The wounded student was taken into surgery, the governor's office said, adding that two other rockets also thought to have been fired from neighbouring Syria had landed in an empty field next to the school.

Footage broadcast on the website of the Hurriyet newspaper showed what appeared to be a body lying by the door of the school in Kilis town, the provincial capital, as shocked women and children were escorted from the building.

Kilis is on the edge of a roughly 100 km strip of Syrian border territory controlled by the Islamic State (IS) group. Turkish towns in the region have frequently seen artillery fire spill over during Syria's civil war, about to enter its sixth year. Turkey's armed forces have responded in kind.

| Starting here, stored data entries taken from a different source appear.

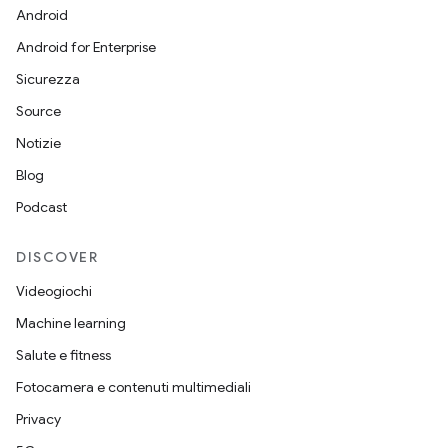
Android
Android for Enterprise
Sicurezza
Source
Notizie
Blog
Podcast
DISCOVER
Videogiochi
Machine learning
Salute e fitness
Fotocamera e contenuti multimediali
Privacy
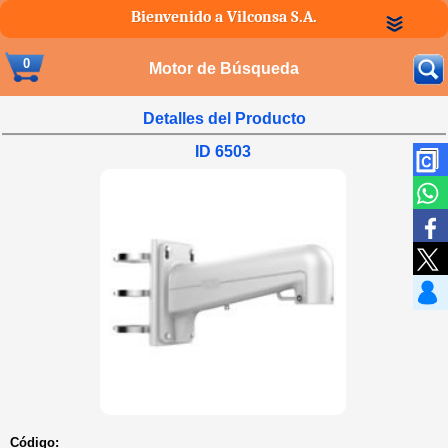
Bienvenido a Vilconsa S.A.
0
Motor de Búsqueda
Detalles del Producto
ID 6503
Código:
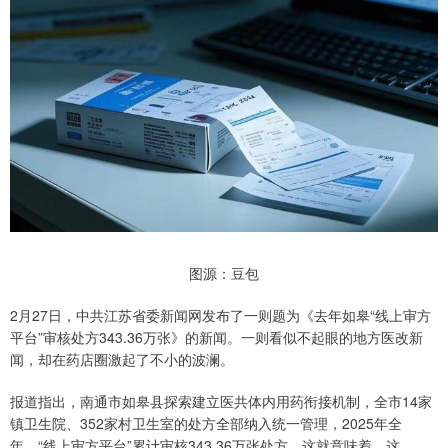
图源：豆包
2月27日，中共江苏省委新闻网发布了一则题为《去年如皋“线上审方
平台”审核处方343.36万张》的新闻。一则看似不起眼的地方医改新
闻，却在药店圈激起了不小的波澜。
报道指出，南通市如皋县探索建立医共体内用药衔接机制，全市14家
镇卫生院、352家村卫生室的处方全部纳入统一管理，2025年全
年，“线上审方平台”累计审核343.36万张处方。这就意味着，这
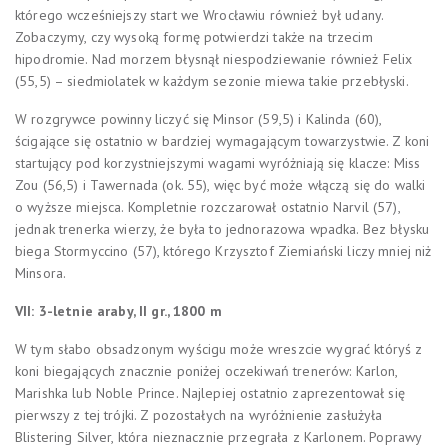
którego wcześniejszy start we Wrocławiu również był udany.
Zobaczymy, czy wysoką formę potwierdzi także na trzecim
hipodromie. Nad morzem błysnął niespodziewanie również Felix
(55,5) – siedmiolatek w każdym sezonie miewa takie przebłyski.
W rozgrywce powinny liczyć się Minsor (59,5) i Kalinda (60),
ścigające się ostatnio w bardziej wymagającym towarzystwie. Z koni
startujący pod korzystniejszymi wagami wyróżniają się klacze: Miss
Zou (56,5) i Tawernada (ok. 55), więc być może włączą się do walki
o wyższe miejsca. Kompletnie rozczarował ostatnio Narvil (57),
jednak trenerka wierzy, że była to jednorazowa wpadka. Bez błysku
biega Stormyccino (57), którego Krzysztof Ziemiański liczy mniej niż
Minsora.
VII: 3-letnie araby, II gr., 1800 m
W tym słabo obsadzonym wyścigu może wreszcie wygrać któryś z
koni biegających znacznie poniżej oczekiwań trenerów: Karlon,
Marishka lub Noble Prince. Najlepiej ostatnio zaprezentował się
pierwszy z tej trójki. Z pozostałych na wyróżnienie zasłużyła
Blistering Silver, która nieznacznie przegrała z Karlonem. Poprawy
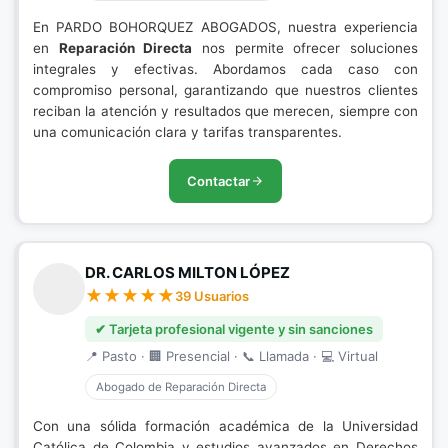
En PARDO BOHORQUEZ ABOGADOS, nuestra experiencia
en
Reparación Directa
nos permite ofrecer soluciones
integrales y efectivas. Abordamos cada caso con
compromiso personal, garantizando que nuestros clientes
reciban la atención y resultados que merecen, siempre con
una comunicación clara y tarifas transparentes.
Contactar
DR. CARLOS MILTON LÓPEZ
39 Usuarios
✔ Tarjeta profesional vigente y sin sanciones
📍 Pasto · 🏢 Presencial · 📞 Llamada · 💻 Virtual
Abogado de Reparación Directa
Con una sólida formación académica de la Universidad
Católica de Colombia y estudios avanzados en Derechos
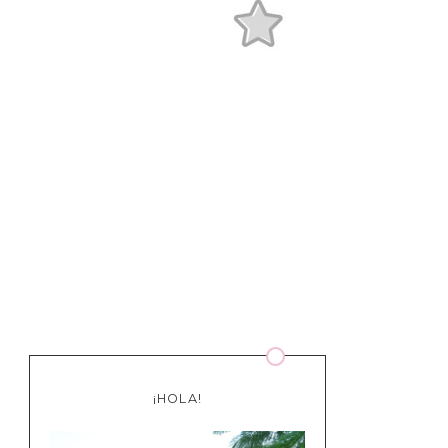
¡HOLA!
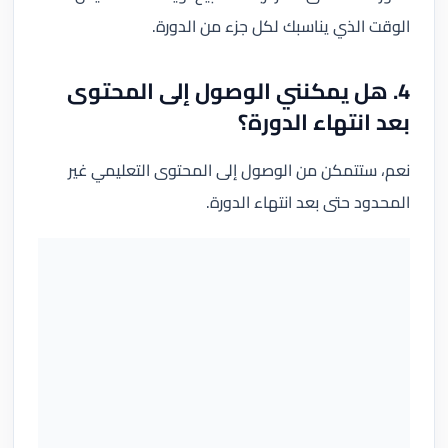
الوقت الذي يناسبك لكل جزء من الدورة.
4. هل يمكنني الوصول إلى المحتوى
بعد انتهاء الدورة؟
نعم، ستتمكن من الوصول إلى المحتوى التعليمي غير
المحدود حتى بعد انتهاء الدورة.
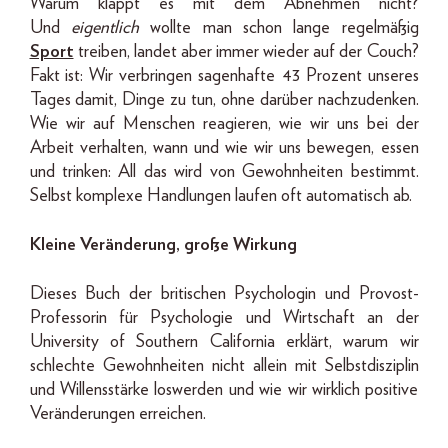
Warum klappt es mit dem Abnehmen nicht?
Und
eigentlich
wollte man schon lange regelmäßig
Sport
treiben, landet aber immer wieder auf der Couch?
Fakt ist: Wir verbringen sagenhafte
43 Prozent unseres
Tages damit, Dinge zu tun, ohne darüber nachzudenken.
Wie wir auf Menschen reagieren, wie wir uns bei der
Arbeit verhalten, wann und wie wir uns bewegen, essen
und trinken: All das wird von Gewohnheiten bestimmt.
Selbst komplexe Handlungen laufen oft auto­matisch ab.
Kleine Veränderung, große Wirkung
Dieses Buch der britischen Psychologin und Provost-
Professorin für Psychologie und Wirtschaft an der
University of Southern California erklärt, warum wir
schlechte Gewohnheiten nicht allein mit Selbstdisziplin
und Willensstärke loswerden und wie wir wirklich positive
Veränderungen erreichen.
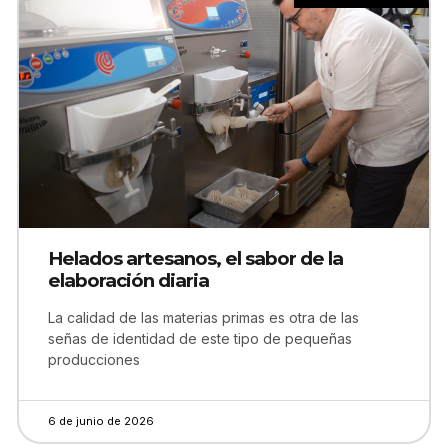
Helados artesanos, el sabor de la
elaboración diaria
La calidad de las materias primas es otra de las
señas de identidad de este tipo de pequeñas
producciones
6 de junio de 2026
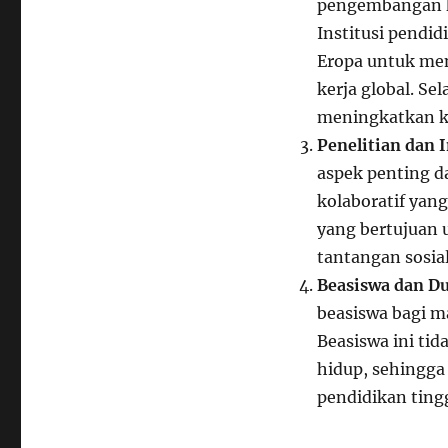
pengembangan ku
Institusi pendid
Eropa untuk me
kerja global. Se
meningkatkan ku
Penelitian dan 
aspek penting d
kolaboratif yang
yang bertujuan 
tantangan sosia
Beasiswa dan D
beasiswa bagi m
Beasiswa ini tid
hidup, sehingga
pendidikan tingg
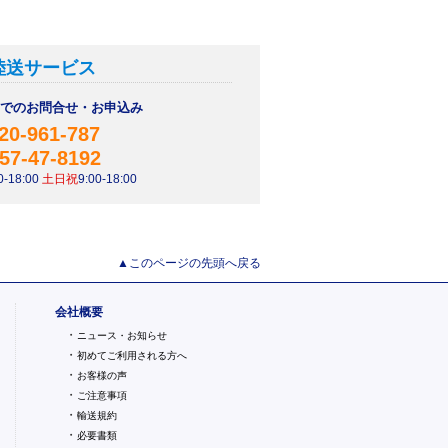
陸送サービス
AXでのお問合せ・お申込み
20-961-787
57-47-8192
-18:00
土日祝
9:00-18:00
▲このページの先頭へ戻る
会社概要
・
ニュース・お知らせ
・
初めてご利用される方へ
・
お客様の声
・
ご注意事項
・
輸送規約
・
必要書類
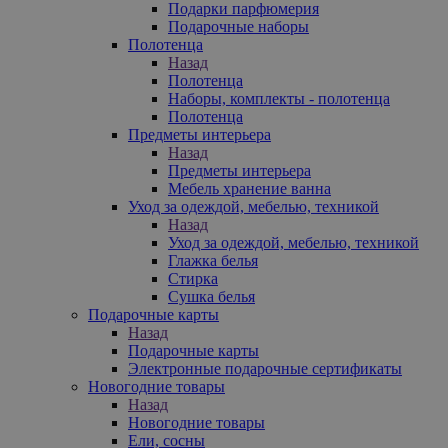
Подарки парфюмерия
Подарочные наборы
Полотенца
Назад
Полотенца
Наборы, комплекты - полотенца
Полотенца
Предметы интерьера
Назад
Предметы интерьера
Мебель хранение ванна
Уход за одеждой, мебелью, техникой
Назад
Уход за одеждой, мебелью, техникой
Глажка белья
Стирка
Сушка белья
Подарочные карты
Назад
Подарочные карты
Электронные подарочные сертификаты
Новогодние товары
Назад
Новогодние товары
Ели, сосны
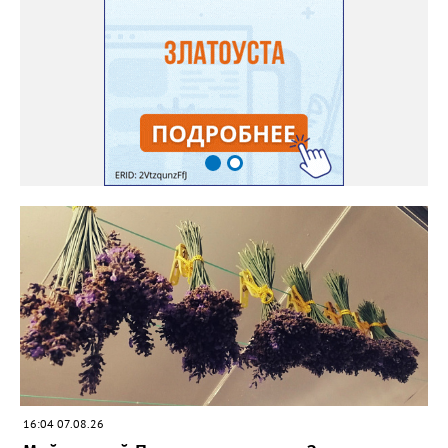
нужно было делать самостоятельно. «Мужской» цветочек для
этого прикладывают к «женскому» - тычинку к пестику. Фото:
Екатерина Громова, специально для «Златоуст.инфо».
Обсуждение новости здесь
ВКОНТАКТЕ https://vk.com/newszlatoust74
16:04 07.08.26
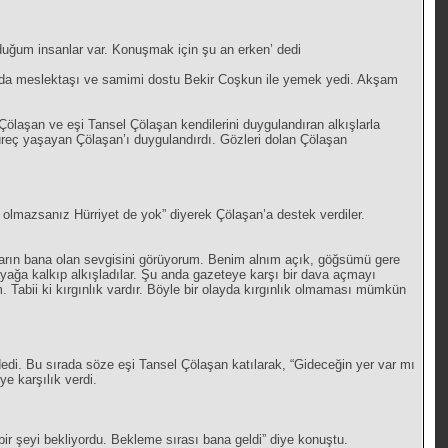
duğum insanlar var. Konuşmak için şu an erken’ dedi
’nda meslektaşı ve samimi dostu Bekir Coşkun ile yemek yedi. Akşam
laşan ve eşi Tansel Çölaşan kendilerini duygulandıran alkışlarla
r süreç yaşayan Çölaşan’ı duygulandırdı. Gözleri dolan Çölaşan
olmazsanız Hürriyet de yok” diyerek Çölaşan’a destek verdiler.
anların bana olan sevgisini görüyorum. Benim alnım açık, göğsümü gere
ayağa kalkıp alkışladılar. Şu anda gazeteye karşı bir dava açmayı
Tabii ki kırgınlık vardır. Böyle bir olayda kırgınlık olmaması mümkün
edi. Bu sırada söze eşi Tansel Çölaşan katılarak, “Gideceğin yer var mı
e karşılık verdi.
ir şeyi bekliyordu. Bekleme sırası bana geldi” diye konuştu.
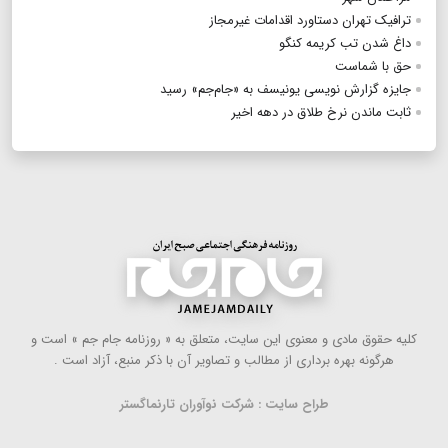
ترافیک تهران دستاورد اقدامات غیرمجاز
داغ شدن تب کریمه کنگو
حق با شماست
جایزه گزارش نویسی یونیسف به «جام‌جم» رسید
ثابت ماندن نرخ طلاق در دهه اخیر
كلیه حقوق مادی و معنوی این سایت، متعلق به « روزنامه جام جم » است و
هرگونه بهره ‌برداری از مطالب و تصاویر آن با ذكر منبع، آزاد است .
طراح سایت : شرکت نوآوران تارنماگستر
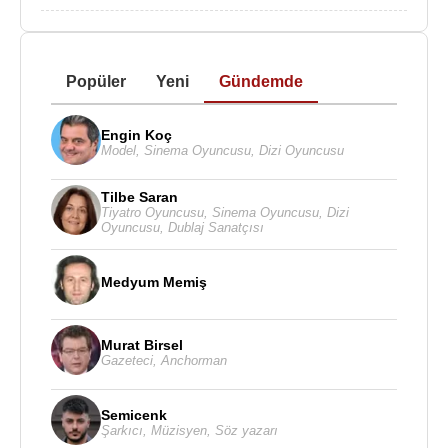
Popüler
Yeni
Gündemde
Engin Koç
Model
,
Sinema Oyuncusu
,
Dizi Oyuncusu
Tilbe Saran
Tiyatro Oyuncusu
,
Sinema Oyuncusu
,
Dizi
Oyuncusu
,
Dublaj Sanatçısı
Medyum Memiş
Murat Birsel
Gazeteci
,
Anchorman
Semicenk
Şarkıcı
,
Müzisyen
,
Söz yazarı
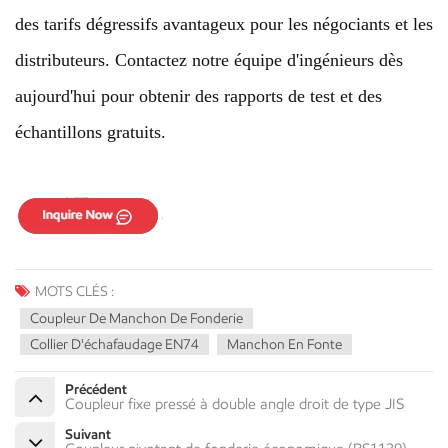
des tarifs dégressifs avantageux pour les négociants et les
distributeurs. Contactez notre équipe d'ingénieurs dès
aujourd'hui pour obtenir des rapports de test et des
échantillons gratuits.
MOTS CLÉS :
Coupleur De Manchon De Fonderie
Collier D'échafaudage EN74
Manchon En Fonte
Précédent
Coupleur fixe pressé à double angle droit de type JIS
Suivant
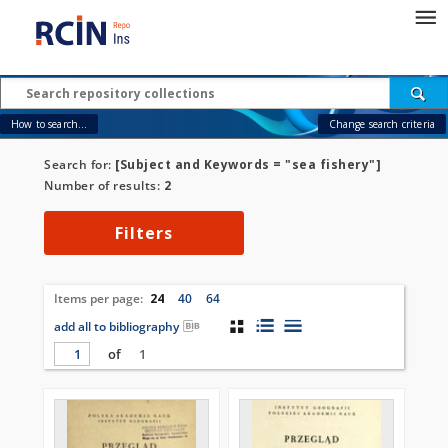
How to search...
Change search criteria
Search for:
[Subject and Keywords = "sea fishery"]
Number of results:
2
Filters
Items per page:
24
40
64
add all to bibliography
of
1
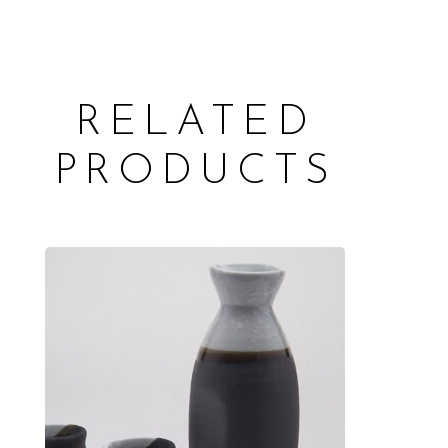
RELATED
PRODUCTS
ADD TO CART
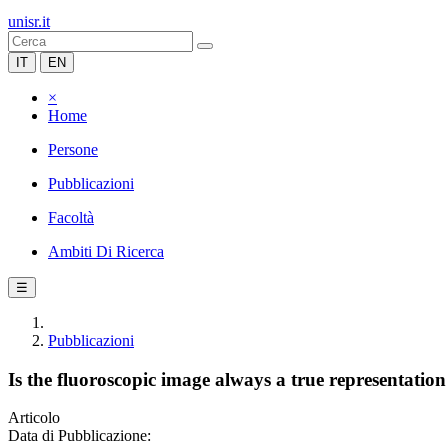
unisr.it
IT
EN
×
Home
Persone
Pubblicazioni
Facoltà
Ambiti Di Ricerca
☰
Pubblicazioni
Is the fluoroscopic image always a true representation
Articolo
Data di Pubblicazione:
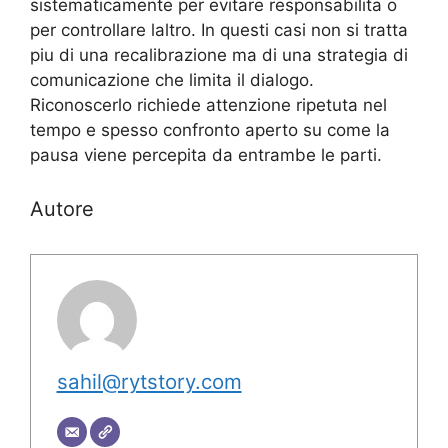
sistematicamente per evitare responsabilita o
per controllare laltro. In questi casi non si tratta
piu di una recalibrazione ma di una strategia di
comunicazione che limita il dialogo.
Riconoscerlo richiede attenzione ripetuta nel
tempo e spesso confronto aperto su come la
pausa viene percepita da entrambe le parti.
Autore
sahil@rytstory.com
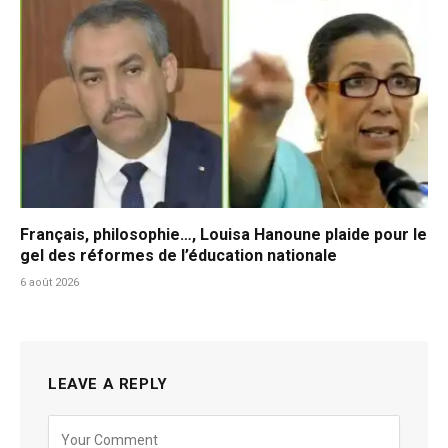
Français, philosophie…, Louisa Hanoune plaide pour le
gel des réformes de l’éducation nationale
6 août 2026
LEAVE A REPLY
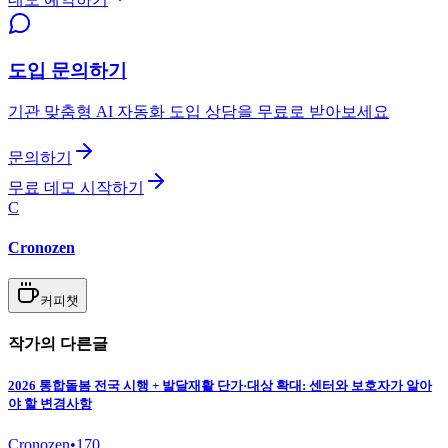
도입 문의하기
기관 맞춤형 AI 자동화 도입 상담을 무료로 받아보세요
문의하기
무료 데모 시작하기
C
Cronozen
커피챗
작가의 다른글
2026 통합돌봄 전국 시행 + 발달재활 단가·대상 확대: 센터와 보호자가 알아
야 할 변경사항
Cronozen
•
170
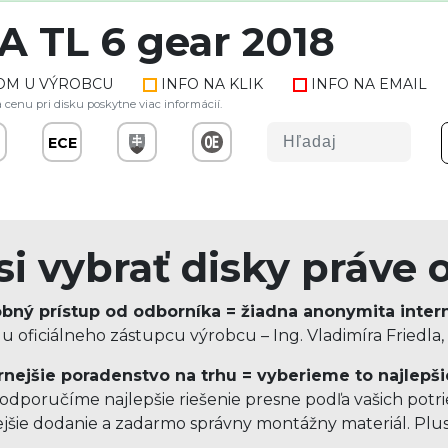
A TL 6 gear 2018
OM U VÝROBCU
INFO NA KLIK
INFO NA EMAIL
 cenu pri disku poskytne viac informácií.
ECE
si vybrať disky práve 
bný prístup od odborníka = žiadna anonymita inter
 oficiálneho zástupcu výrobcu – Ing. Vladimíra Friedla,
nejšie poradenstvo na trhu = vyberieme to najlepši
dporučíme najlepšie riešenie presne podľa vašich potrie
ejšie dodanie a zadarmo správny montážny materiál. Pl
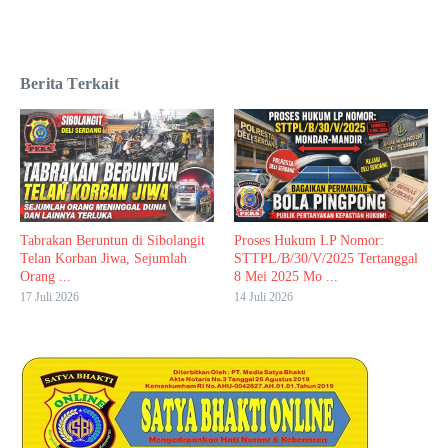
Berita Terkait
Tabrakan Beruntun di Sibolangit
Proses Hukum LP Nomor:
Telan Korban Jiwa, Sejumlah
STTPL/B/30/V/2025 Tertanggal
Orang ...
8 Mei 2025 Mo ...
17 Juli 2026
14 Juli 2026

But NATO member Turkey, part of the US-led coalition against the Sunni radicals, has also become a target for IS. A suicide bombing last week in Istanbul, blamed on the group, killed 10 German tourists, while bombings in Ankara and the border town of Suruc last year killed more than 135 people.

Turkish tanks and artillery bombarded IS positions in Syria and Iraq in the days after last Tuesday's bombing in Istanbul, killing almost 200 of its fighters, Prime Minister Ahmet Davutoglu has said.

Kilis mayor Hasan Kara told Turkey's NTV that at least two mortar shells were thought to have been fired from Syria, one hitting the school and the other landing in an empty field.

Ankara has been accused by some Western allies of waking up too late to the threat from IS and allowing foreign fighters to cross its territory and join the group's ranks in the early stages of the conflict, charges it denies.